De facto, não vale tudo quando nos pronunciamos sobre aqueles de quem discordamos, isso sim xenofobia,no sentido de incapacidade para respeitar o outro.
Espero, Senhor Embaixador, ter conseguido não incorrer,ao longo deste texto,nesse tipo de apreciações.

Anónimo disse...

Agora anda por aí uma mania (mais uma) de escrever "Don" (à espanhola), em vez de "Dom" ou mesmo "D."

Irra!

Helena Sacadura Cabral disse...

Caro Anónimo das 00:42
Claro que a minha esperança era irónica. Mas se ouviu os discursos do PC e do BE decerto percebe que é de recuperar a nossa soberania que eles falam. E estão no seu pleno direito.
O que eu gostava, como digo no comentário anterior, era perceber como viveríamos sem o dinheiro que vem de fora. Porque, no dia em que não pagarmos o que devemos, a torneira seca.
Quanto a Vítor Constâncio o que eu digo é que o seu actual lugar foi um prémio. Penso isso. Discorda?
E também digo que ele é a pessoa mais indicada, pelos conhecimentos que tem, para dirigir a supervisão bancária europeia. É mentira? Julgo que não. Aqui o humor não é meu. Será todo seu.
E, pelo que a mim respeita, considero que o caro comentador não incorreu em qualquer tipo de apreciação menos correcta. Fez duas perguntas e eu respondi.
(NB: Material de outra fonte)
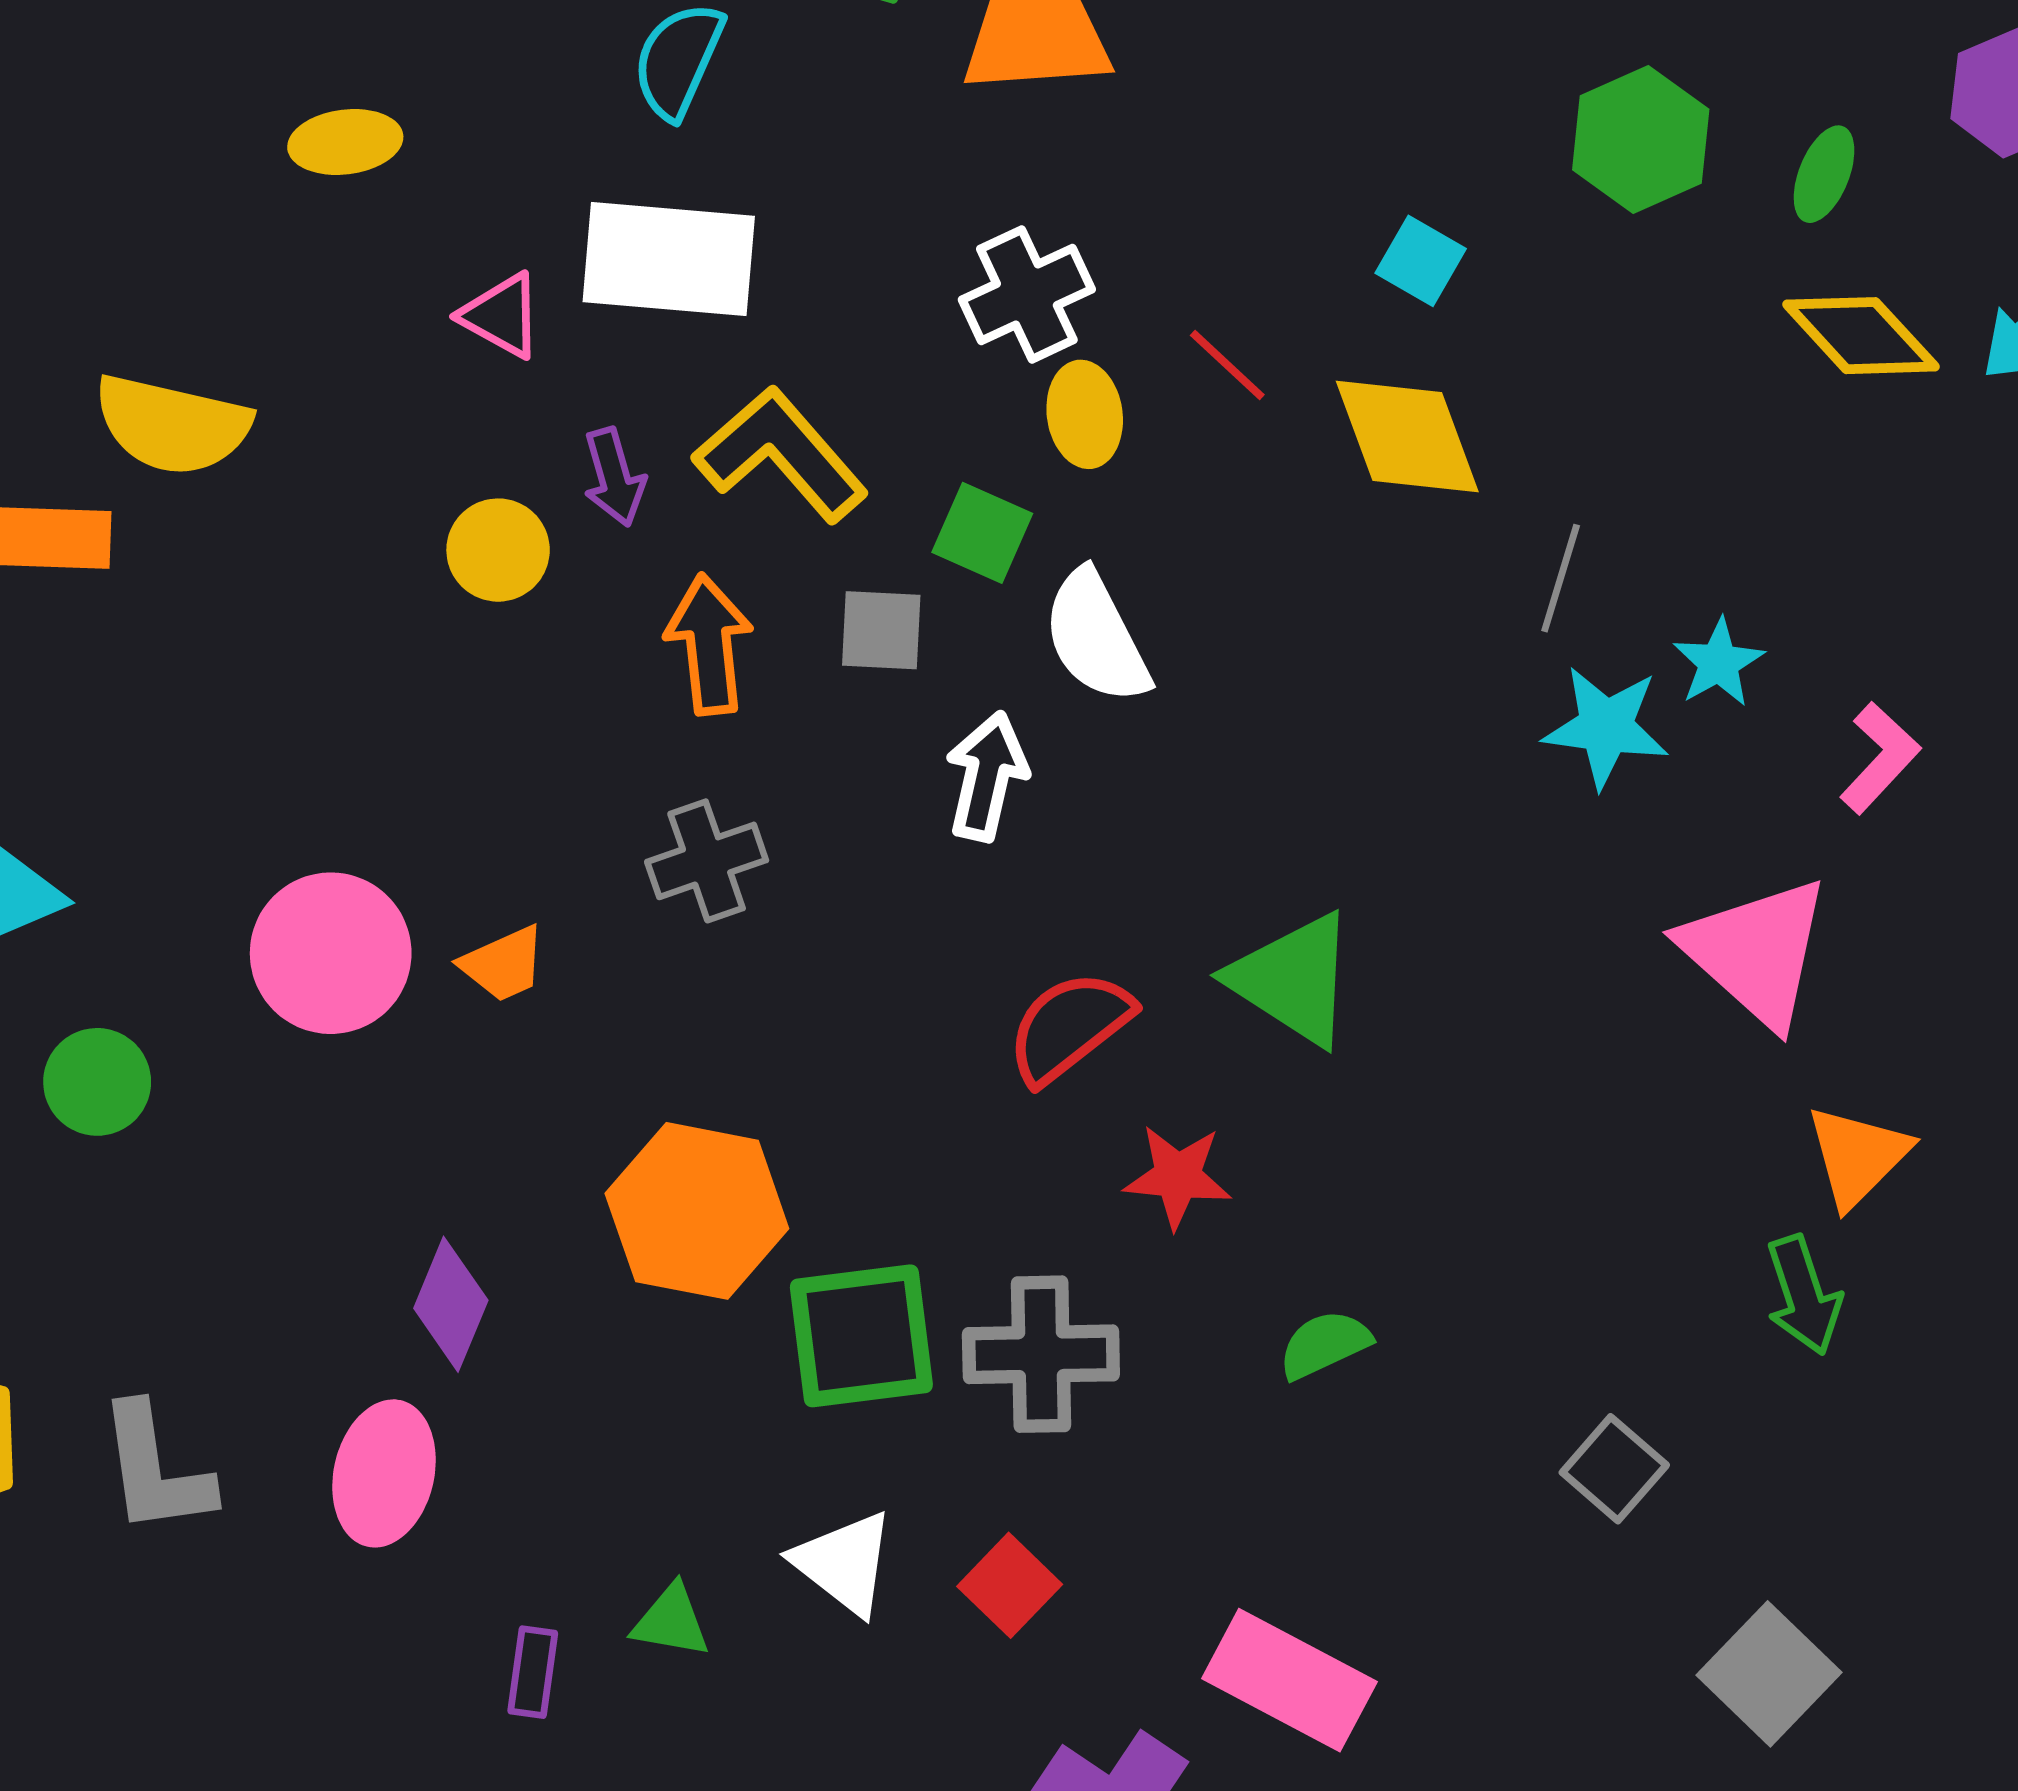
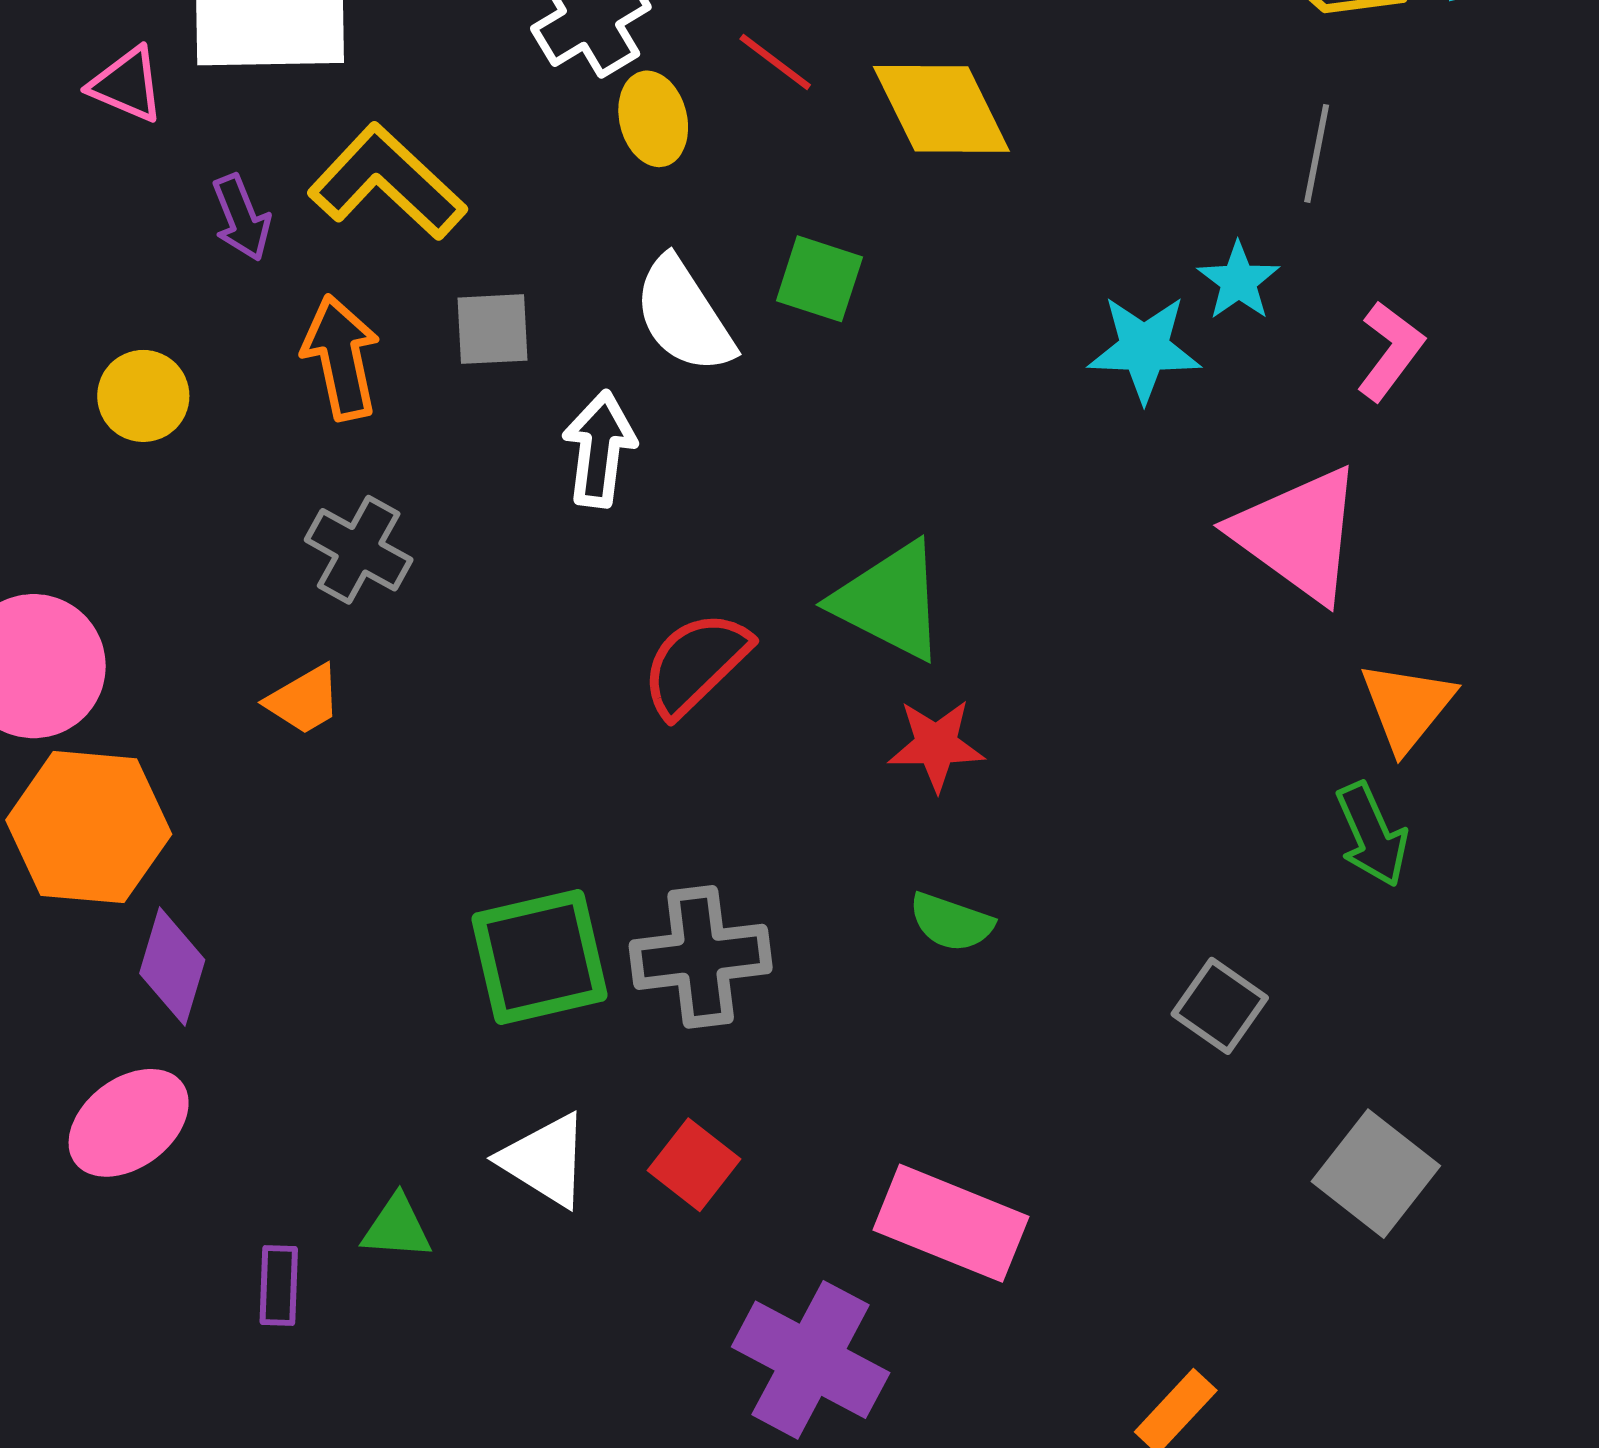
green square: (982, 533) -> (819, 279), moved
yellow circle: (498, 550) -> (143, 396), moved
gray line: (1561, 578) -> (1317, 153), moved
gray cross: (707, 861) -> (359, 550), turned -36
orange trapezoid: (503, 964) -> (304, 700), moved
red star: (1178, 1177) -> (936, 745), moved
orange hexagon: (697, 1211) -> (89, 827), moved
green semicircle: (1324, 1344) -> (951, 922), turned -130
pink ellipse: (384, 1473) -> (129, 1123), turned 46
Helena Sacadura Cabral disse...

Ai Feliciano da Mata, me perdõe.
Razão têm os que dizem que o meu pior defeito é fugir-me sempre a boca para a verdade.
Prometo-lhe ser mais cautelosa no futuro. Mas sabe, a idade tem destas coisas e a minha cabeça, sob o efeito do Dr Gaspar já não é o que era, Minguou. Creia que se a CGTP me permitir - decerto que estará na cerimónia do prémio concedido ao seu antigo patrão -, pedir-lhe-ei pessoalmente perdão.
Até ando preocupada com estes meus actos falhados.
Mas caro Feliciano, o Senhor D. Alcipe não é um poeta menor. Isso não. Não despreze nunca uma vocação poética que desconhece!

Anónimo disse...

…E, aos costumes, a velha senhora disse nada:

concordo co'a ideia
do alcipe - não do mata
a merkel é é feia
que se farta

não gosto muito dela
o passos a aproveita
pra nos pôr de gamela
e é mal feita

Isabel Seixas disse...

Ó cara velha amiga isso não é bonito nem se faz, então a minha amiga vai-se ao fenótipo da Sra para ser mordaz...

jj.amarante disse...

A propósito desta visita gostaria de fazer uma pergunta cândida, dada a minha ignorância sobre a utilização habitual do Forte de S.Julião da Barra. A realização do almoço com a Chanceler Merkel nesse local fortificado não tem significado, tem algum significado mas nada de especial ou pode-se considerar como sinal significativo de algum receio pela segurança desta visitante?